Interpersonally, my mother never thought of me as a daughter as much as a subsidiary of herself, "owned" -- exasperated when I didn't obey,  I seemed to her to be a sister, named for Helen (killed in an auto crash as a young teen), and then (per Freud) calling me Vera when I didn't behave (that was her sister closest in age) and Aliene when she was feeling affectionate (that was the youngest and most lovable sister).  

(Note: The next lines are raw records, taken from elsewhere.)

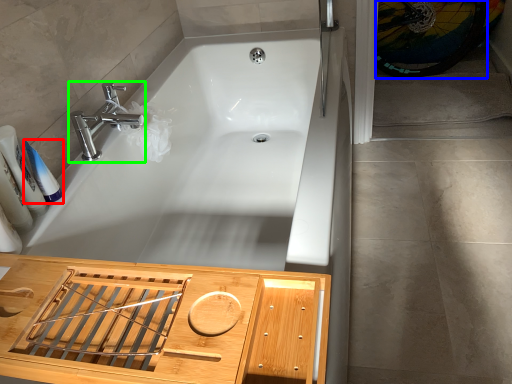 Question: Which object is positioned farthest from toiletry (highlighted by a red box)? Select from bicycle wheel (highlighted by a blue box) and tap (highlighted by a green box).

Choices:
 (A) bicycle wheel
 (B) tap

Answer: (A) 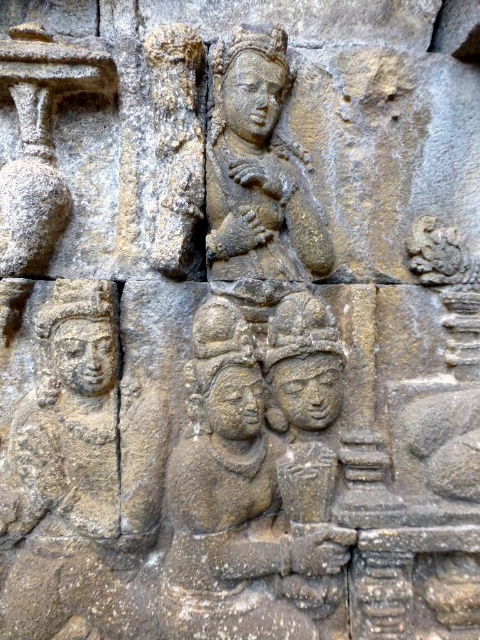 Question: Which of the following is the farthest from the observer?

Choices:
 (A) (297, 198)
 (B) (240, 333)

Answer: (A)

Question: Does gray stone figures at center appear on the right side of gray stone statue at upper center?

Choices:
 (A) yes
 (B) no

Answer: (A)

Question: Can you confirm if gray stone figures at center is thinner than gray stone statue at upper center?

Choices:
 (A) no
 (B) yes

Answer: (A)

Question: Does gray stone figures at center lie in front of gray stone statue at upper center?

Choices:
 (A) yes
 (B) no

Answer: (A)

Question: Which point is closer to the camera taking this photo?

Choices:
 (A) (294, 576)
 (B) (231, 106)

Answer: (A) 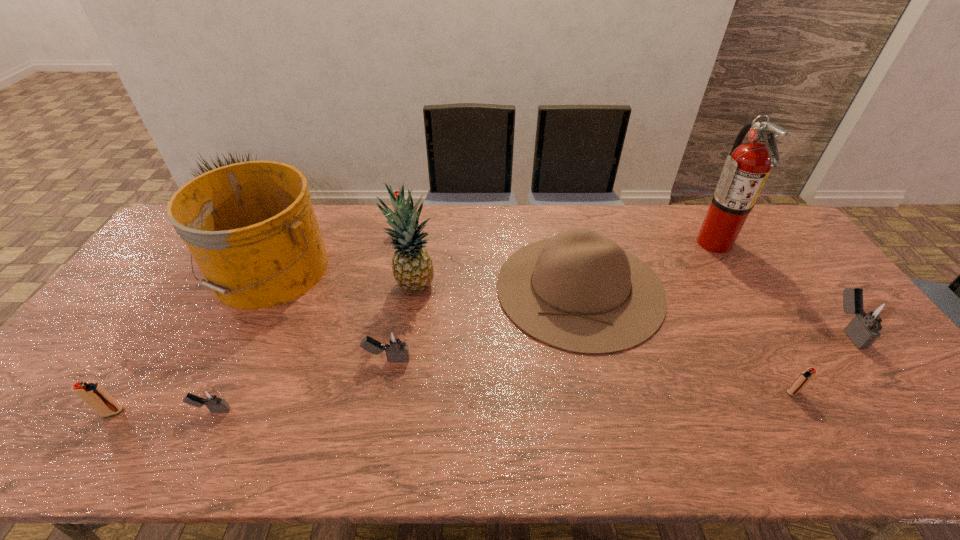 Locate which igniter ranks fifth in proximity to the biggest red igniter. Please provide its 2D coordinates. Your answer should be formatted as a tuple, i.e. [(x, y)], where the tuple contains the x and y coordinates of a point satisfying the conditions above.

[(863, 329)]

Identify which igniter is the fifth nearest to the fire extinguisher. Please provide its 2D coordinates. Your answer should be formatted as a tuple, i.e. [(x, y)], where the tuple contains the x and y coordinates of a point satisfying the conditions above.

[(209, 396)]

Locate which red igniter ranks second in proximity to the fourth tallest object. Please provide its 2D coordinates. Your answer should be formatted as a tuple, i.e. [(x, y)], where the tuple contains the x and y coordinates of a point satisfying the conditions above.

[(396, 193)]

At what (x,y) coordinates should I click in order to perform the action: click on the second closest red igniter to the second igniter from left to right. Please return your answer as a coordinate pair (x, y). The image size is (960, 540). Looking at the image, I should click on (396, 193).

Identify which gray igniter is the closest to the tallest object. Please provide its 2D coordinates. Your answer should be formatted as a tuple, i.e. [(x, y)], where the tuple contains the x and y coordinates of a point satisfying the conditions above.

[(863, 329)]

Find the location of a particular element. The height and width of the screenshot is (540, 960). gray igniter that can be found as the closest to the second gray igniter from left to right is located at coordinates (209, 396).

Locate an element on the screen. free space that satisfies the following two spatial constraints: 1. on the nozzle side of the tallest object; 2. on the front side of the yellow pineapple is located at coordinates (740, 286).

Identify the location of free spot that satisfies the following two spatial constraints: 1. on the front side of the second gray igniter from left to right; 2. on the right side of the smallest red igniter. (381, 392). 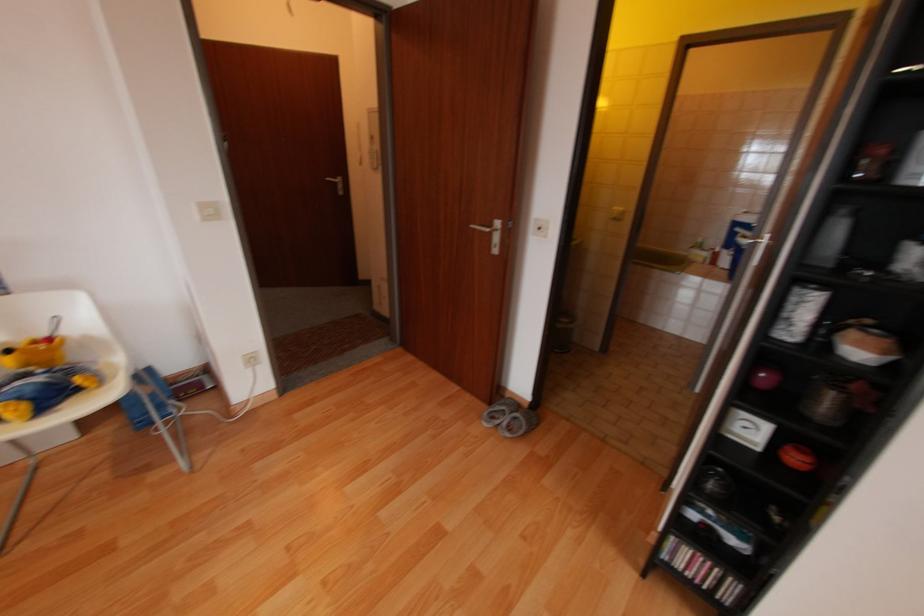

When I exceeded her, as by going to U of Chicago Div School, she was enraged, partly because she was afraid for me -- I was getting above myself.  Then, because I stepped out of the conventional rural Presbyterian frame, she couldn't even understand what I was talking about.  (She's not the first to be baffled by deconstructionists.)

What I never understood until recently is how she assumed and supported "boys against the girls," a phrase often used then.  My two brothers were simply a higher form of life in her unconsciousness.  They were not shining heroes -- in fact, after his concussion the younger brother lived off her, which made her restless because she had had other plans, but she couldn't solve what to do with him.  Neither could I.  Anyway, both boys resented me.


The most daunting failure was that she never understood my writing, neither why I wanted to or what it meant or how skillful it was.  When I wrote short stories about the rez, she read them sceptically and said afterwards that she hadn't expected to be moved -- but was.  Big deal to me.  The real writing was after her death because without meaning to, her estate set me free to move back to the prairie, writing on the fringes, never being a "Montana writer" which is a category mostly about sales.  But fulfilled as an old woman.